Over its 15 year tenure, the Need For Speed series has controversially transitioned from a series featuring all-original electronic music into one that is practically entirely licensed. Nevertheless, some original music has featured in later editions to the series, though sometimes it is so minimal that it is almost totally unworthy of attention. This is most spectacularly exemplified with Jim Latham's music to Need For Speed: Underground soundtrack, perhaps the least worthwhile album release in the history of video game music.


The biggest problem with the soundtrack — its brevity — is exemplified with the first four tracks. The opener "At the Street, Punk" features nothing more than three hip-hop grooves being layered on top of each other over 18 seconds. "Bubblegum", "D-Day", and "Engine of Darkness" might seem more ambitious with their respective 25, 20, and 21 second playtimes, but they each loop and are based on repetitive beats in the first place. That's already nearly half of the tracks covered and it's easy to see why the total ten track release amounts to a mere 4:35 playtime.
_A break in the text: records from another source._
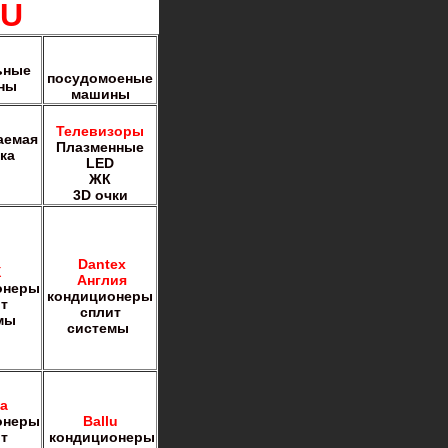
RU
ьные
посудомоеные
ны
машины
Телевизоры
аемая
Плазменные
ка
LED
ЖК
3D очки
Dantex
X
Англия
онеры
кондиционеры
т
сплит
мы
системы
a
онеры
Ballu
т
кондиционеры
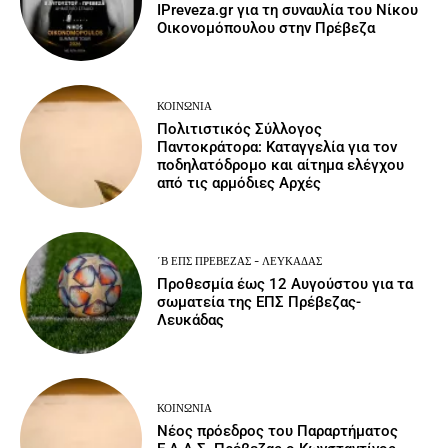
IPreveza.gr για τη συναυλία του Νίκου
Οικονομόπουλου στην Πρέβεζα
ΚΟΙΝΩΝΙΑ
Πολιτιστικός Σύλλογος
Παντοκράτορα: Καταγγελία για τον
ποδηλατόδρομο και αίτημα ελέγχου
από τις αρμόδιες Αρχές
΄Β ΕΠΣ ΠΡΈΒΕΖΑΣ - ΛΕΥΚΆΔΑΣ
Προθεσμία έως 12 Αυγούστου για τα
σωματεία της ΕΠΣ Πρέβεζας-
Λευκάδας
ΚΟΙΝΩΝΙΑ
Νέος πρόεδρος του Παραρτήματος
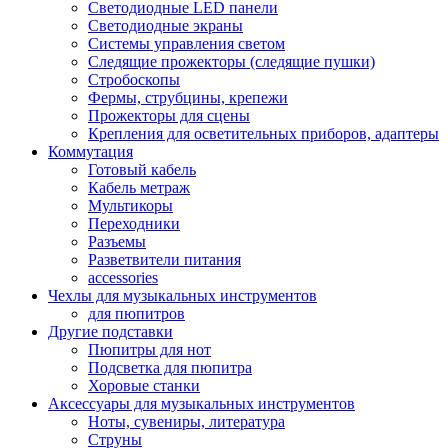
Светодиодные LED панели
Светодиодные экраны
Системы управления светом
Следящие прожекторы (следящие пушки)
Стробоскопы
Фермы, струбцины, крепежи
Прожекторы для сцены
Крепления для осветительных приборов, адаптеры
Коммутация
Готовый кабель
Кабель метраж
Мультикоры
Переходники
Разъемы
Разветвители питания
accessories
Чехлы для музыкальных инструментов
для пюпитров
Другие подставки
Пюпитры для нот
Подсветка для пюпитра
Хоровые станки
Аксессуары для музыкальных инструментов
Ноты, сувениры, литература
Струны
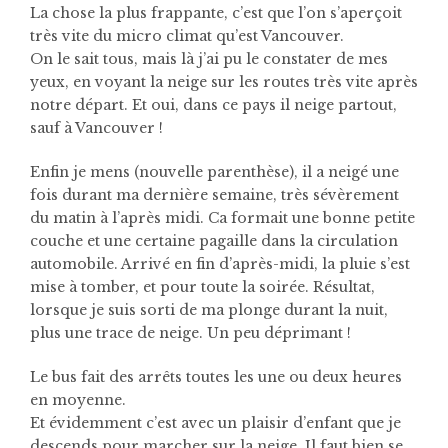
La chose la plus frappante, c’est que l’on s’aperçoit
très vite du micro climat qu’est Vancouver.
On le sait tous, mais là j’ai pu le constater de mes
yeux, en voyant la neige sur les routes très vite après
notre départ. Et oui, dans ce pays il neige partout,
sauf à Vancouver !
Enfin je mens (nouvelle parenthèse), il a neigé une
fois durant ma dernière semaine, très sévèrement
du matin à l’après midi. Ca formait une bonne petite
couche et une certaine pagaille dans la circulation
automobile. Arrivé en fin d’après-midi, la pluie s’est
mise à tomber, et pour toute la soirée. Résultat,
lorsque je suis sorti de ma plonge durant la nuit,
plus une trace de neige. Un peu déprimant !
Le bus fait des arrêts toutes les une ou deux heures
en moyenne.
Et évidemment c’est avec un plaisir d’enfant que je
descends pour marcher sur la neige. Il faut bien se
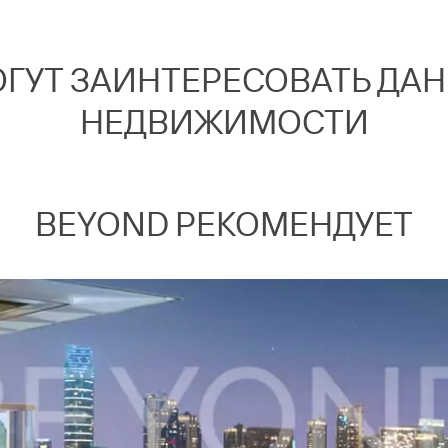
ОГУТ ЗАИНТЕРЕСОВАТЬ ДА
НЕДВИЖИМОСТИ
BEYOND РЕКОМЕНДУЕТ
If the deficiency in quantity weren't enough, the album really lacks in terms of quality too. Every piece was created using a few electronic loops and hip-hop samples in a basic sampling program. Most of the samples here have been recycled time and time again by other artists creating elevator music, porn grooves, and the like. It works fine as completely unobstrusive backing music, but not something anyone would choose to listen to. While Latham seems to be an experienced composer, it's clear EA didn't have the budget to hire him to produce anything ambitious and instead he probably spent less than a day on the project.

One of the three tracks that exceeds 30 seconds on the album, "First Fantasy" sounds like a backing track ripped off mainstream hip-hop artists. I was waiting for 50 Cent to come in and say "Everybody in the club gettin' tipsy", but it never quite happened and the sample just continued to repeat. For better or worse, there are no vocals here, just grooves. The closest listeners are given to diversity is a slight industrial tinge to "Engine of Darkness", the ethereal introduction to "Second Fantasy", and the raving sample of "Wrath of Eddie". But the core of these tracks is built on three second grooves and there's just nothing to get excited about.


What Jim Latham offered to Need For Speed: Underground sufficed in the game as menu and subsidiary music, as generic and uninteresting as it is. However, it absolutely should have never been released for stand-alone listening. People expecting licensed music from Rob Zombie, Asian Dub Foundation, Lostprophets, and more will be disappointed that they receive nothing more than 20 second hip-hop grooves. What's worse, this wasn't some free promotional soundtrack, but rather a commercial release, albeit a digital one. There is no reason anyone should listen to this album, never mind pay for it.